Imóvel, consciente e absurdamente enterrado vivo. Restava uma única esperança. Os vagabundos lá do cais, sabiam que eu tinha algum dinheiro, lá também era cheio de pilantras (semelhante ao congresso). Como fui enterrado fora das regras por ser o único reacionário do local, esqueceram de retirar os meus pertences e isso era praxe, fazia parte do ritual. Se eles se dessem conta, com certeza ao cair da noite eles viriam para pelar o defunto. Aí começou o outro drama: economizar o oxigênio do pouco de ar que sobrara no caixão para durar até a chegada dos pilantras salvadores. Puxa! Eu respirava só um centímetro cúbico cada vez, para poder agüentar até a chegada dos vagabundos. Nunca imaginei esperar ladrões e, pedindo a Deus que viessem. Como estava contra o tempo, fui arquitetando uma astúcia para quando os vadios chegassem eu poder convencê-los não me matarem de verdade... não me vinha à cabeça nada convincente! Manjam aquela hora que nada se encaixa? Bem era esta! Mas eis que chegaram! Uma infernal barulhada de pás tirando a terra e rapidamente chegaram ao caixão. Eu já agonizando por falta de ar! Mas sempre tem aquele momento derradeiro de força, e era minha esperança. Pois bem, quando abriram o caixão, entre desespero, felicidade, medo e falta de ar que eu estava, sentei com tanta rapidez que parecia uma mola. Tóin in!!! Obviamente estava com os olhos esbugalhados, já com cor de cera e cara de defunto. Diante da cena, os vagabundos do cais, dispararam apavorados, sem rumo e desapareceram!
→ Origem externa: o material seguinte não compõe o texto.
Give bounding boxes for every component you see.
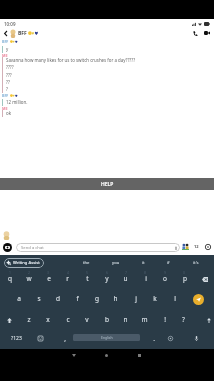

Eles tinham pavor de fantasma! Aproveitei a última chance e fugi para um país vizinho, onde aparentemente tinha menos regras, possivelmente o Canadá. Mas o país das malditas regras onde eu havia morrido, já tinha comunicado que eu morrera, para todos os países vizinhos. Em lá chegando, logo ao me identificar, tive a resposta: não tem nada contra você, mas você está morto e aqui as leis são duras para quem já morreu e o “cabeça de bagre” que me atendeu, entregou-me um livro da grossura de uma enciclopédia. Pasmem, o título era: regras para mortos. Gente! Me deu uma saudade daquele Abraão sem regras que eu havia conhecido e deixado!!! Entrei em desespero outra vez. Neste momento concluí: antes tivesse morrido sufocado naquela sepultura!
Para minha felicidade acordei neste instante! Uff!!!! A primeira coisa que fiz, foi imaginar que este povo do Abraão “é feliz e não sabe”! Viva o Abraão sem regras! Graças a Deus acordei aqui! Mais suado que gordo em sauna! Emagreci três quilos no pesadelo! UFF!!!              
*Spigtura: Subprefeitura da Ilha Grande.